Task requirements => I would like the records restated word for word, without the pictures.

══ Input data ══

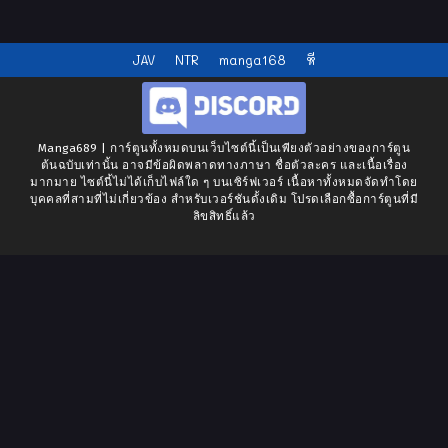
JAV
NTR
manga168
หี
Manga689 | การ์ตูนทั้งหมดบนเว็บไซต์นี้เป็นเพียงตัวอย่างของการ์ตูน
ต้นฉบับเท่านั้น อาจมีข้อผิดพลาดทางภาษา ชื่อตัวละคร และเนื้อเรื่อง
มากมาย ไซต์นี้ไม่ได้เก็บไฟล์ใด ๆ บนเซิร์ฟเวอร์ เนื้อหาทั้งหมดจัดทำโดย
บุคคลที่สามที่ไม่เกี่ยวข้อง สำหรับเวอร์ชันดั้งเดิม โปรดเลือกซื้อการ์ตูนที่มี
ลิขสิทธิ์แล้ว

═══

Answer to this exercise =>
JAV
NTR
manga168
หี
Manga689 | การ์ตูนทั้งหมดบนเว็บไซต์นี้เป็นเพียงตัวอย่างของการ์ตูน
ต้นฉบับเท่านั้น อาจมีข้อผิดพลาดทางภาษา ชื่อตัวละคร และเนื้อเรื่อง
มากมาย ไซต์นี้ไม่ได้เก็บไฟล์ใด ๆ บนเซิร์ฟเวอร์ เนื้อหาทั้งหมดจัดทำโดย
บุคคลที่สามที่ไม่เกี่ยวข้อง สำหรับเวอร์ชันดั้งเดิม โปรดเลือกซื้อการ์ตูนที่มี
ลิขสิทธิ์แล้ว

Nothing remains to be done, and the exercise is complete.